Wednesday 20 April 2016

#WhenIWas 21 I was horrified by Twitter

Yesterday the Everyday Sexism project started a #WhenIWas thread on twitter which asked (mostly) women and girls to document the sexual harassment they can remember from ages as young as 5 or 6. It exploded on twitter and ended up trending worldwide. Feeling shaken by some of these tweets I decided to cook myself dinner because I find cooking weirdly therapeutic. While I was cooking I turned on my radio, it happened to be tuned into Radio 1’s evening ‘Newsbeat.’ The two top stories were Lily Allen’s interview detailing how she was stalked and consequently victim-blamed by the metropolitan police and the enquiry launched yesterday by the UK government into sexual harassment in schools. A government that, by the way, recently announced that sex education would no longer be compulsory in schools. However, this is not tory-bashing blog post for once it is a reactionary and perhaps emotional call to action:

I already knew that the sexual harassment reported under the #WhenIWas thread existed; of course I did but for some reason it still shocked me. It still shocked and appalled me that girls as young as 10 years old can recall being sexually harassed as they walk down the road in their schools uniforms, it still shocked me that there were almost 20,000 tweets reporting situations where rape was absolutely insinuated. It still shocked me that Lily Allen was essentially told to ‘hush up’ about the way she was victimised and stalked by a man who broke into her home, where her children were sleeping. It still shocked me hearing the reports from teachers and students, female and male, about their experience of sexual harassment in schools. The #WhenIWas tweets revealed just how normalised, prevalent and accepted rape culture is in the UK today and around the world. From telling girls in schools what not to wear on non-uniform day to avoid being ‘distracting’ to boys and teachers to being cat-called on the walk home from school, to being groped in public spaces or sexually assaulted in private ones, these tweets paint a picture of modern Britain that frightens, restricts and angers women. Rightly so.
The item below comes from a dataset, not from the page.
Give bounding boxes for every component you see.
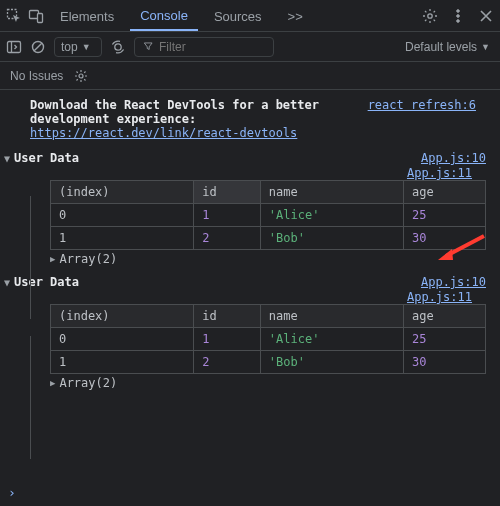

(N.B. Of course, sexual harassment does not just affect women as a troll so kindly pointed out to me. The #WhileIWas thread predominantly documented and targeted women’s experiences and women do tend to experience harassment more widely. BUT reconceptualising gender roles in regard to sex would also involve removing the stigma and silence that shames men also.)


Everyone remembers the first time they are cat-called walking down the road in their school uniform or groped in a night club. That’s just part of being a girl, right? And everyone remembers the first time they try and speak out about it to ripostes of: “Don’t take yourself so seriously” “It’s a compliment” “Oh boys will be boys” or worse, “Don’t be so frigid.” From the minute to the very extreme, rape culture joins the dots between girls being groped on public transport from as young as 13 years old to grown women being silently raped in their bedrooms. This is not a world where I want to raise a child. In a world that boys are taught that sex and women are public property they are entitled to and girls are taught that their sexuality can be reduced to feeling ‘flattered’ by an old man in a white van honking his horn. I fear for my 17-year-old sister although she’s probably already experienced some of the above, I fear for any young boy assaulted at school and silenced because he ‘got some action’ and ‘should be proud.’ Whilst the enquiry launched by the government is a step in the right direction it is nothing without education. Consent education, sex education, and relationship education. Education that teaches girls and boys not only that to rape or be raped is abhorrent but also that lifting a girls skirt up on the stairs on the bus ‘as a laugh’ or calling boys ‘frigid’ for ignoring advances from their teacher is also wrong. The taboo surrounding sexual harassment in this country must be broken and education is the only way to do that. Only by breaking that taboo and teaching girls and boys, women and men about sex properly and publically will the #WhenIWas horrors be stopped.

Tuesday 12 April 2016

Two important questions to ask this week

Why do the Panana papers matter?
Should (could) the new UN Secretary General be a woman?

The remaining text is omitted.